Shahid Javed Burki, the former finance minister of Pakistan, says publicly what everyone is saying privately; Pakistan hangs by a thread.  Burki, now the chairman of the Institute of Public Policy in Lahore, doesn’t mince words:

Pakistan’s domestic situation is becoming increasingly precarious. Indeed, serious questions are now being raised as to whether the country can survive in its present form.

Such questions stem from a growing fear that Islamist groups might once again make a serious bid to capture the levers of power in the country. If that is not possible because of the presence of a large and disciplined military, the Islamists might attempt to carve out some space for themselves in which to establish a separate system of governance more fully aligned with what they view as the principles of Islam.

Islamist groups’ previous attempt to create such a space was successfully countered by the military in 2009, when it drove insurgent forces from the sensitive district of Swat and the tribal agency of South Waziristan.
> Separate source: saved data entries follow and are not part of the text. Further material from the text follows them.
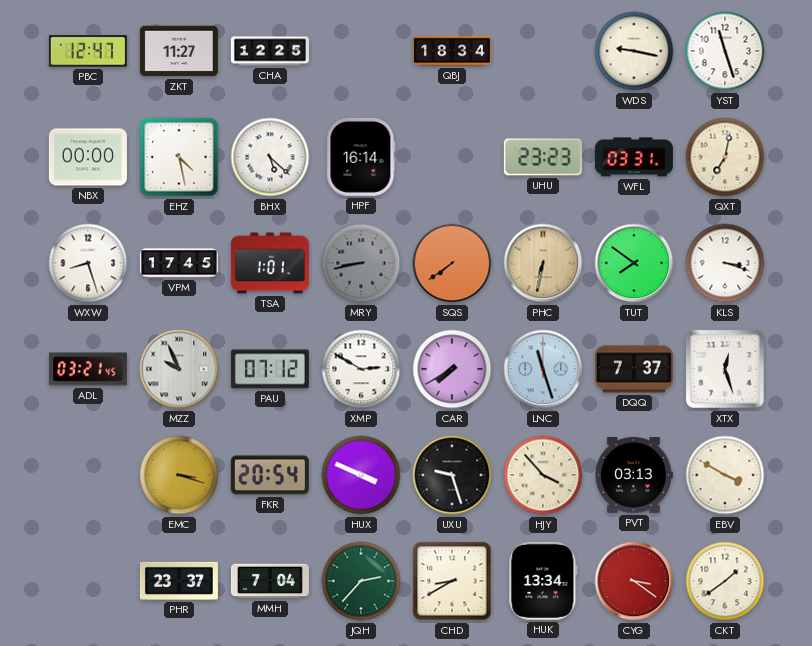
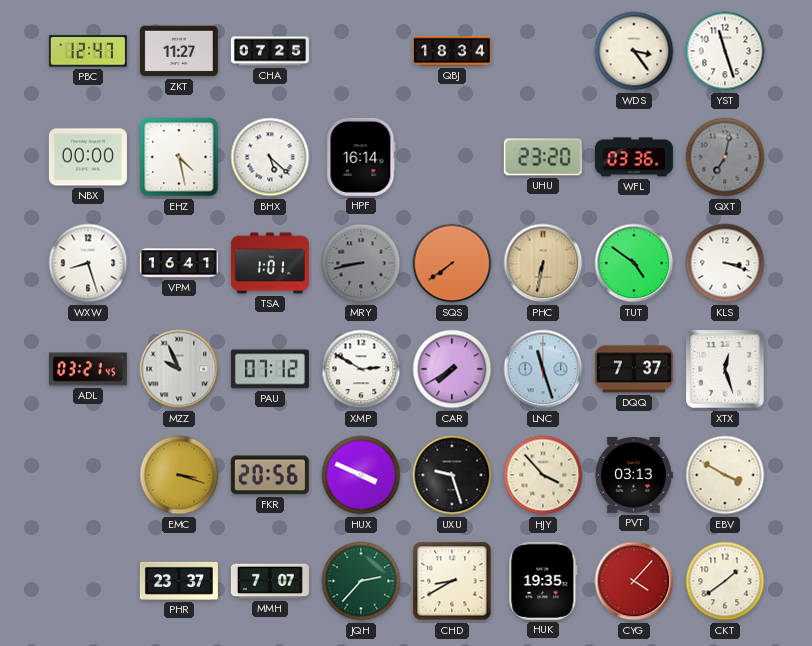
CHA: 12:25 -> 07:25
WDS: 9:17 -> 3:24
UHU: 23:23 -> 23:20
WFL: 03:31 -> 03:36
QXT dial: cream -> grey
VPM: 17:45 -> 16:41
TUT: 7:51 -> 4:51
FKR: 20:54 -> 20:56
MMH: 7:04 -> 7:07
HUK: 13:34 -> 19:35
CYG: 3:21 -> 4:07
Today, however, Pakistan’s military may not be prepared to act with the force and conviction it showed last time. Its resolve to counter the Islamists’ growing influence has been weakened by two unfortunate events: the recent assassination of Salman Tasser, the governor of Punjab, Pakistan’s most populous province, and the deaths last month of two young men allegedly at the hands of an American official named Raymond Davis.